Abstract
Purpose
Prevention of chemotherapy-induced nausea and vomiting (CINV) is of great importance for the completion of multiple cycles of cancer chemotherapy. Palonosetron is a second-generation 5-HT3 receptor antagonist with proven efficacy for both acute and delayed CINV. This study was designed to assess the safety and efficacy of 0.75 mg palonosetron in repeated cycles of highly emetogenic chemotherapy or anthracycline–cyclophosphamide combination (AC/EC).
Methods
We gave 0.75 mg palonosetron to 538 patients 30 min prior to ≥50 mg/m2 cisplatin or AC/EC on day 1. Prophylactic dexamethasone was administered on days 1–3. The primary endpoint was the incidence rate of adverse events (AEs). The secondary endpoint was complete response rate (CR, defined as no emesis and no rescue medication) throughout the study period.
Results
Treatment-related AEs were seen in 44% (237 of 538 patients).
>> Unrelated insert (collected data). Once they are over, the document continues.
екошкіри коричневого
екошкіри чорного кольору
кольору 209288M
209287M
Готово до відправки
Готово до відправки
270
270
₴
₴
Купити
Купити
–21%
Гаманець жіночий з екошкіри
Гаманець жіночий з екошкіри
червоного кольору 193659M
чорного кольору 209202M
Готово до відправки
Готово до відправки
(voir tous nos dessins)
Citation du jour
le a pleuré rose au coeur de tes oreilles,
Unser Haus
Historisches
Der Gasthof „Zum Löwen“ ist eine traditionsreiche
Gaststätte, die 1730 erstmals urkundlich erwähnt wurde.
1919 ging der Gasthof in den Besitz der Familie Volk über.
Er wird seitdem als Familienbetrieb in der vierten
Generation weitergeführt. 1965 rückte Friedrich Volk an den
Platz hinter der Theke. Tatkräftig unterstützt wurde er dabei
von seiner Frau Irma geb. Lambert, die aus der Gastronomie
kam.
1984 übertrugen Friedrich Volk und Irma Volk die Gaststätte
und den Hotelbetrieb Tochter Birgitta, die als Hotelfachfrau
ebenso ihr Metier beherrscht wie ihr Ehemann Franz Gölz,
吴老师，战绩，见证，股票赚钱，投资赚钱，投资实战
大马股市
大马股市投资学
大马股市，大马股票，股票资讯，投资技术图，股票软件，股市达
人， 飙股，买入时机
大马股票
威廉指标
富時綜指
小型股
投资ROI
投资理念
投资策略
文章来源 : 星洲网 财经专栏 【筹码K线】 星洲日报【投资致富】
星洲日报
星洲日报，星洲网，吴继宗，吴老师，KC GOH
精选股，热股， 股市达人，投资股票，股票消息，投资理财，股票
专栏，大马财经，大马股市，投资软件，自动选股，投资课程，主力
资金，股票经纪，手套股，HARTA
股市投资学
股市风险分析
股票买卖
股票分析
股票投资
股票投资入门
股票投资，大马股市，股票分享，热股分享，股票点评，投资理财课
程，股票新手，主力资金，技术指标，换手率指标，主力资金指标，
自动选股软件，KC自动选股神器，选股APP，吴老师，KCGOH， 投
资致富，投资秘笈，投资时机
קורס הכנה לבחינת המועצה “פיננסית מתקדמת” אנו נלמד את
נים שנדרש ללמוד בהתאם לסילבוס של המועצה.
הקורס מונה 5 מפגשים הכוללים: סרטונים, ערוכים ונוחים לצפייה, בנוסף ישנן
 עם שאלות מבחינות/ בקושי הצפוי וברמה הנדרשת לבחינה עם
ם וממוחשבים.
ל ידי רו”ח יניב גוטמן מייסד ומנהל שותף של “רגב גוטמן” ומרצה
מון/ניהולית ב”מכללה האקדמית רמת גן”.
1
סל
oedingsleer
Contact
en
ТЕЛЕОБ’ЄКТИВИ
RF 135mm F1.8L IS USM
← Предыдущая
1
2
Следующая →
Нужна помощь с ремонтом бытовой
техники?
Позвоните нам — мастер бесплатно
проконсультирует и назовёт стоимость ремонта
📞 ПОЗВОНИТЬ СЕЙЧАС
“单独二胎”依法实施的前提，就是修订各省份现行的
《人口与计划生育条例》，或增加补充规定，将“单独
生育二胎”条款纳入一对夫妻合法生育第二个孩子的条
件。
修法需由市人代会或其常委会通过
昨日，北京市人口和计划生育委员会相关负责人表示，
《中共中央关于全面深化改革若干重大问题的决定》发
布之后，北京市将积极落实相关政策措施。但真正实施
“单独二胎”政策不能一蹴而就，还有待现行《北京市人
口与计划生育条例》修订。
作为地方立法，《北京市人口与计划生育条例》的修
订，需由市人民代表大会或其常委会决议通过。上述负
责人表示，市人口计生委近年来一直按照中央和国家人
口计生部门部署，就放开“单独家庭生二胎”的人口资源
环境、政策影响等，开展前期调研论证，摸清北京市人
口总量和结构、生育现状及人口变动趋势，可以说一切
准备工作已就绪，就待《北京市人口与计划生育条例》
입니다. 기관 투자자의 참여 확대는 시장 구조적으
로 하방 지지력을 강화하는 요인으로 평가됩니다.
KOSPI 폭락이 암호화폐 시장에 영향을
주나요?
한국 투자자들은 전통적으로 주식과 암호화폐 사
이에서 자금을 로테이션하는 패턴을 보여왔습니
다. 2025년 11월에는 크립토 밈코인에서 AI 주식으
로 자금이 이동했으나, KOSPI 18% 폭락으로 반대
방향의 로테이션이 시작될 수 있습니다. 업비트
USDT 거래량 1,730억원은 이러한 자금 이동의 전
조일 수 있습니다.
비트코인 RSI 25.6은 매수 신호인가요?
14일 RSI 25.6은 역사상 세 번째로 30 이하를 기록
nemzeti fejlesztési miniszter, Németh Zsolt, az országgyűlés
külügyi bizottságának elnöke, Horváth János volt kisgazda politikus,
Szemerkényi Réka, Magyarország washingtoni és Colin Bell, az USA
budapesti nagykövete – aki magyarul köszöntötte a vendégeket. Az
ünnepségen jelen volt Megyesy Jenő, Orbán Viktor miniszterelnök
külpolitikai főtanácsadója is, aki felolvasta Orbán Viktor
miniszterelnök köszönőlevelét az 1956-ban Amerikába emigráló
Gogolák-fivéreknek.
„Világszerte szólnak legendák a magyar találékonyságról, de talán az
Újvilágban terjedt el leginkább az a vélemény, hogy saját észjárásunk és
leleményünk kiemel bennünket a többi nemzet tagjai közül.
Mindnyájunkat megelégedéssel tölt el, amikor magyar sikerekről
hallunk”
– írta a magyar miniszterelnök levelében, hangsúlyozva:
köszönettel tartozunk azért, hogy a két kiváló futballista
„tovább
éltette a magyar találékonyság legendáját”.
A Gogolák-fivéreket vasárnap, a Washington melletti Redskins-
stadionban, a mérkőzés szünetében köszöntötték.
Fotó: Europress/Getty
Serious AEs were seen in 4% (23 of 538 patients), all considered unrelated or unlikely to be related to palonosetron. Only one patient discontinued the study due to a treatment-related AE. No trend toward worsening of AEs was observed in subsequent cycles of chemotherapy. Complete response rates were maintained throughout repeated cycles.
Conclusion
The extraordinary safety profile and maintenance of efficacy of 0.75 mg palonosetron combined with dexamethasone were demonstrated throughout repeated chemotherapy cycles.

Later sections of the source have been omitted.